Media reports suggest that the Toys ‘R’ Us U.K. subsidiary is likely to go into administration very soon, either today or tomorrow. Despite reaching an agreement with creditors in December to allow it to stay open, the insolvent toy giant has failed to find a buyer. It no longer has any support from its bankrupt U.S. parent company. It has no funds to pay a delinquent tax bill with an effective deadline of March 1. The retailer is currently conducting store-closing sales in a fraction of its stores. With no source of cash, administration is its only option.
The likely outcome of administration is that all Toys ‘R’ Us stores in the U.K. will close by June. All inventory will be sold off, most of it to the public at going-out-of-business sales. Shelves at Toys ‘R’ Us stores in the U.K. are said to be as bare as those I have seen in the U.S., so there is not a mountain of toys to liquidate. Proceeds from the liquidation will pay the tax bill in full, but there will be little left over for pension funds, bondholders, and other creditors. Some 3,000 jobs will be lost.

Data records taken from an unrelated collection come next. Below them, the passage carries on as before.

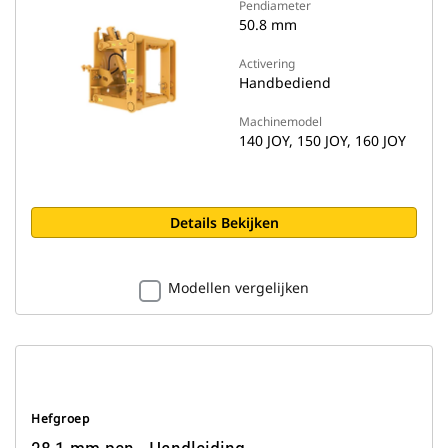
Pendiameter
50.8 mm
Activering
Handbediend
Machinemodel
140 JOY, 150 JOY, 160 JOY
Details Bekijken
Modellen vergelijken
Hefgroep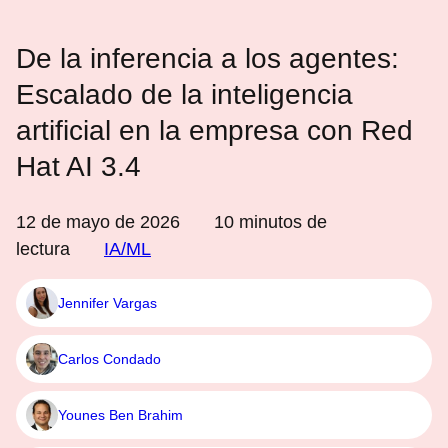
De la inferencia a los agentes:
Escalado de la inteligencia
artificial en la empresa con Red
Hat AI 3.4
12 de mayo de 2026
10
minutos de
lectura
IA/ML
Jennifer Vargas
Carlos Condado
Younes Ben Brahim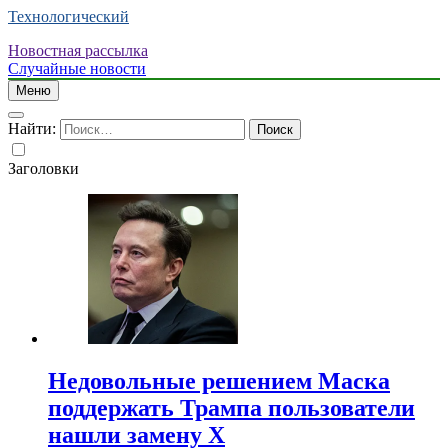
Технологический
Новостная рассылка
Случайные новости
Меню
Найти:
Заголовки
Недовольные решением Маска
поддержать Трампа пользователи
нашли замену X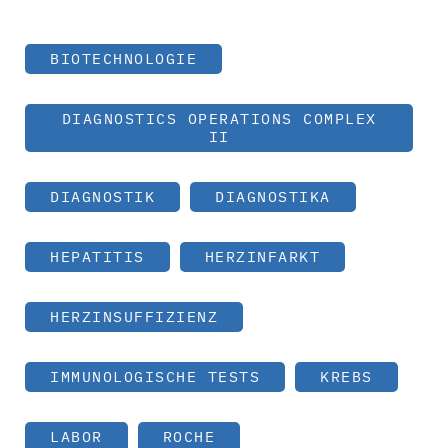
BIOTECHNOLOGIE
DIAGNOSTICS OPERATIONS COMPLEX
II
DIAGNOSTIK
DIAGNOSTIKA
HEPATITIS
HERZINFARKT
HERZINSUFFIZIENZ
IMMUNOLOGISCHE TESTS
KREBS
LABOR
ROCHE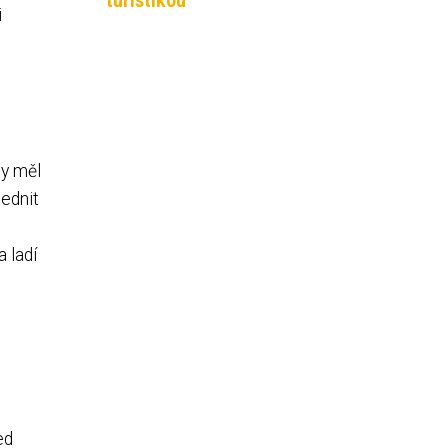
turistikou
i
by měl
lednit
 ladí
ed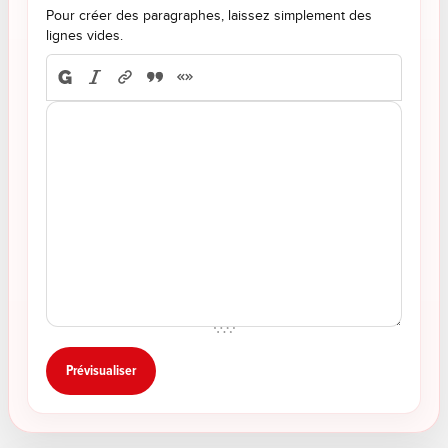
Pour créer des paragraphes, laissez simplement des
lignes vides.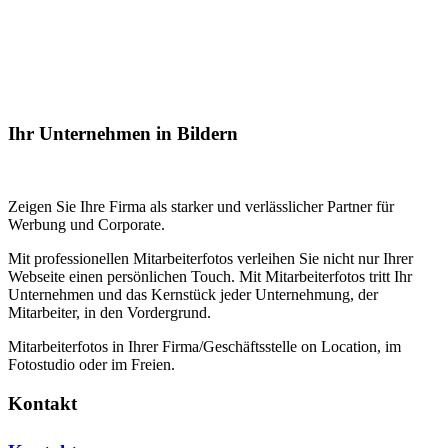
Ihr Unternehmen in Bildern
Zeigen Sie Ihre Firma als starker und verlässlicher Partner für
Werbung und Corporate.
Mit professionellen Mitarbeiterfotos verleihen Sie nicht nur Ihrer
Webseite einen persönlichen Touch. Mit Mitarbeiterfotos tritt Ihr
Unternehmen und das Kernstück jeder Unternehmung, der
Mitarbeiter, in den Vordergrund.
Mitarbeiterfotos in Ihrer Firma/Geschäftsstelle on Location, im
Fotostudio oder im Freien.
Kontakt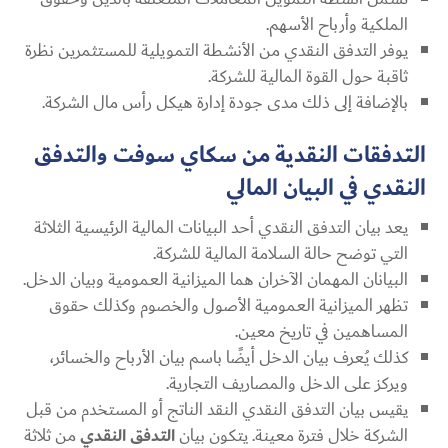
الملكية وأرباح الأسهم.
يوفر التدفق النقدي من الأنشطة التمويلية للمستثمرين نظرة
ثاقبة حول القوة المالية للشركة.
بالإضافة إلى ذلك مدى جودة إدارة هيكل رأس مال الشركة.
التدفقات النقدية من سكاي سوفت والتدفق
النقدي في البيان المالي
يعد بيان التدفق النقدي أحد البيانات المالية الرئيسية الثلاثة
التي توضح حالة السلامة المالية للشركة.
البيانان المهمان الآخران هما الميزانية العمومية وبيان الدخل.
تظهر الميزانية العمومية الأصول والخصوم وكذلك حقوق
المساهمين في تاريخ معين.
كذلك يُعرف بيان الدخل أيضًا باسم بيان الأرباح والخسائر،
ويركز على الدخل والمصاريف التجارية.
يقيس بيان التدفق النقدي النقد الناتج أو المستخدم من قبل
الشركة خلال فترة معينة. يتكون بيان
التدفق النقدي
من ثلاثة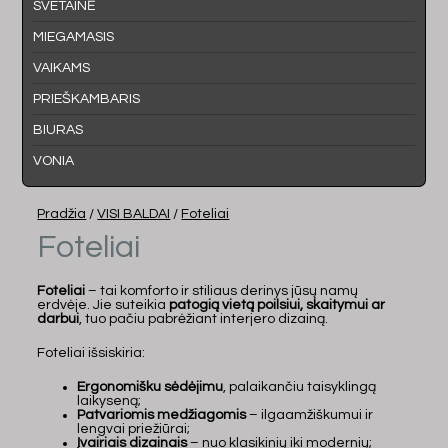
SVETAINĖ
MIEGAMASIS
VAIKAMS
PRIEŠKAMBARIS
BIURAS
VONIA
Pradžia
/
VISI BALDAI
/
Foteliai
Foteliai
Foteliai
– tai komforto ir stiliaus derinys jūsų namų
erdvėje. Jie suteikia
patogią vietą poilsiui, skaitymui ar
darbui
, tuo pačiu pabrėžiant interjero dizainą.
Foteliai išsiskiria:
Ergonomišku sėdėjimu
, palaikančiu taisyklingą
laikyseną;
Patvariomis medžiagomis
– ilgaamžiškumui ir
lengvai priežiūrai;
Įvairiais dizainais
– nuo klasikinių iki modernių;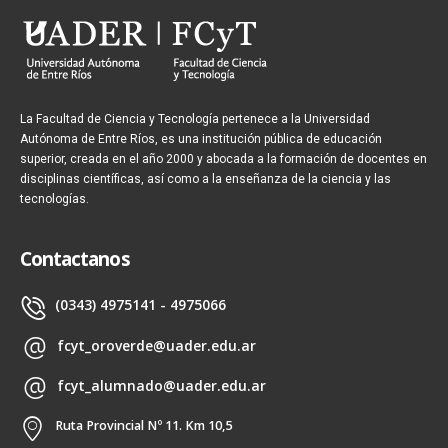
La Facultad de Ciencia y Tecnología pertenece a la Universidad
Autónoma de Entre Ríos, es una institución pública de educación
superior, creada en el año 2000 y abocada a la formación de docentes en
disciplinas científicas, así como a la enseñanza de la ciencia y las
tecnologías.
Contactanos
(0343) 4975141 - 4975066
fcyt_oroverde@uader.edu.ar
fcyt_alumnado@uader.edu.ar
Ruta Provincial Nº 11. Km 10,5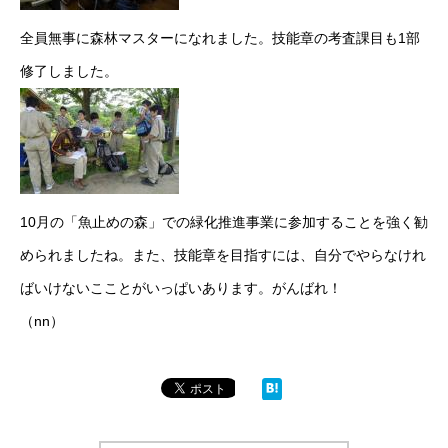
全員無事に森林マスターになれました。技能章の考査課目も1部
修了しました。
10月の「魚止めの森」での緑化推進事業に参加することを強く勧
められましたね。また、技能章を目指すには、自分でやらなけれ
ばいけないこことがいっぱいあります。がんばれ！
（nn）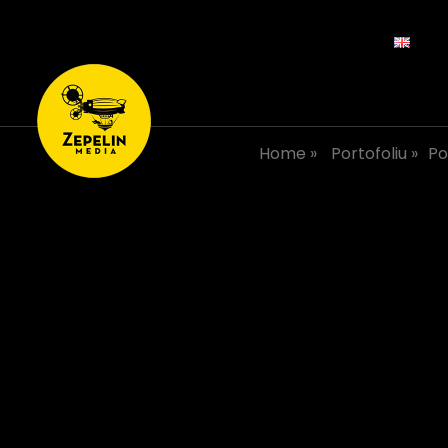
Home
»
Portofoliu
»
Po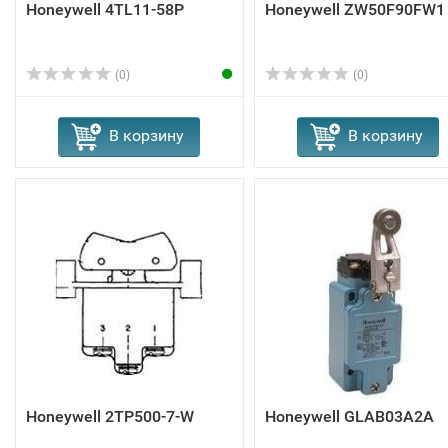
Honeywell 4TL11-58P
Honeywell ZW50F90FW1
(0)
(0)
В корзину
В корзину
Honeywell 2TP500-7-W
Honeywell GLAB03A2A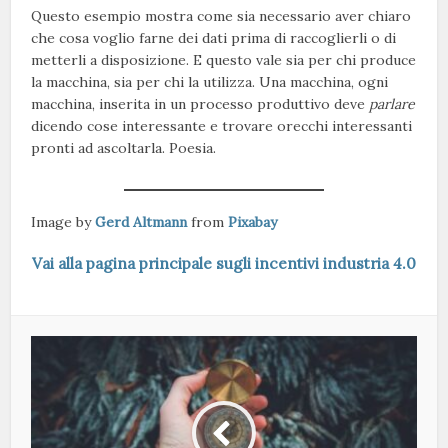
Questo esempio mostra come sia necessario aver chiaro
che cosa voglio farne dei dati prima di raccoglierli o di
metterli a disposizione. E questo vale sia per chi produce
la macchina, sia per chi la utilizza. Una macchina, ogni
macchina, inserita in un processo produttivo deve
parlare
dicendo cose interessante e trovare orecchi interessanti
pronti ad ascoltarla. Poesia.
Image by
Gerd Altmann
from
Pixabay
Vai alla pagina principale sugli incentivi industria 4.0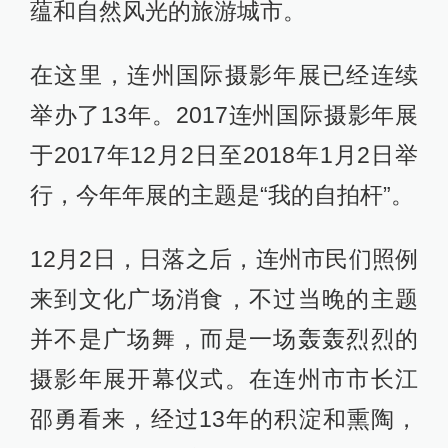
蕴和自然风光的旅游城市。
在这里，连州国际摄影年展已经连续
举办了13年。2017连州国际摄影年展
于2017年12月2日至2018年1月2日举
行，今年年展的主题是“我的自拍杆”。
12月2日，日落之后，连州市民们照例
来到文化广场消食，不过当晚的主题
并不是广场舞，而是一场轰轰烈烈的
摄影年展开幕仪式。在连州市市长江
邵勇看来，经过13年的积淀和熏陶，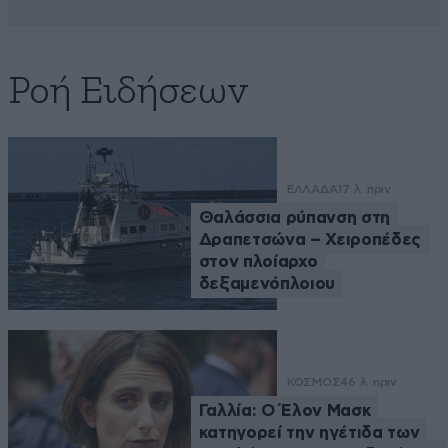
Ροή Ειδήσεων
ΕΛΛΑΔΑ
17 λ. πριν
Θαλάσσια ρύπανση στη
Δραπετσώνα – Χειροπέδες
στον πλοίαρχο
δεξαμενόπλοιου
ΚΟΣΜΟΣ
46 λ. πριν
Γαλλία: Ο Έλον Μασκ
κατηγορεί την ηγέτιδα των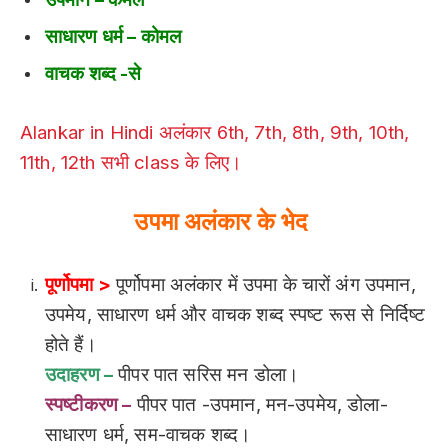
साधारण धर्म – कोमल
वाचक शब्द -से
Alankar in Hindi अलंकार 6th, 7th, 8th, 9th, 10th,
11th, 12th सभी class के लिए।
उपमा अलंकार के भेद
पूर्णोपमा >
पूर्णोपमा अलंकार में उपमा के चारों अंग उपमान,
उपमेय, साधारण धर्म और वाचक शब्द स्पष्ट रूस से निर्दिष्ट
होते हैं।
उदाहरण –
पीपर पात सरिस मन डोला।
स्पष्टीकरण –
पीपर पात -उपमान, मन-उपमेय, डोला-
साधारण धर्म, सम-वाचक शब्द।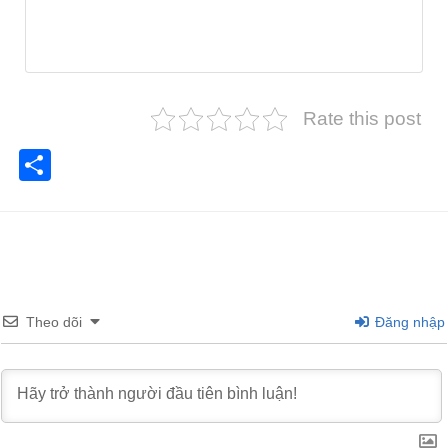
Rate this post
Share
Theo dõi
Đăng nhập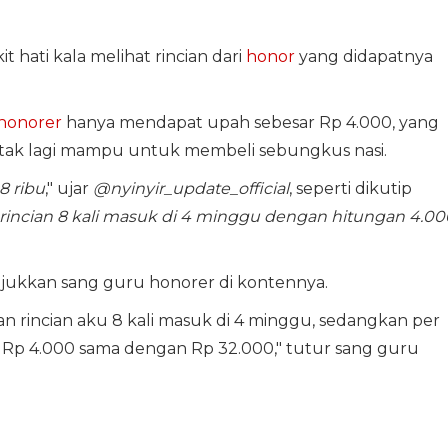
 hati kala melihat rincian dari
honor
yang didapatnya
honorer
hanya mendapat upah sebesar Rp 4.000, yang
 tak lagi mampu untuk membeli sebungkus nasi.
8 ribu
," ujar
@nyinyir_update_official
, seperti dikutip
incian 8 kali masuk di 4 minggu dengan hitungan 4.00
tunjukkan sang guru honorer di kontennya.
n rincian aku 8 kali masuk di 4 minggu, sedangkan per
i Rp 4.000 sama dengan Rp 32.000," tutur sang guru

The prospect of liquidation of the U.K. subsidiary casts more doubt on the parent company which operates Toys ‘R’ Us and Kids ‘R’ Us stores in the U.S. The U.S. company is in the process of closing 20 percent of its stores in bankruptcy, similar to the U.K. store closings. It faces most of the same challenges seen in the U.K. It has given no hint of a business plan that would allow it to emerge from bankruptcy, and time will run out on that process in a matter of weeks, so that a liquidation appears increasingly likely for Toys ‘R’ Us in the U.S.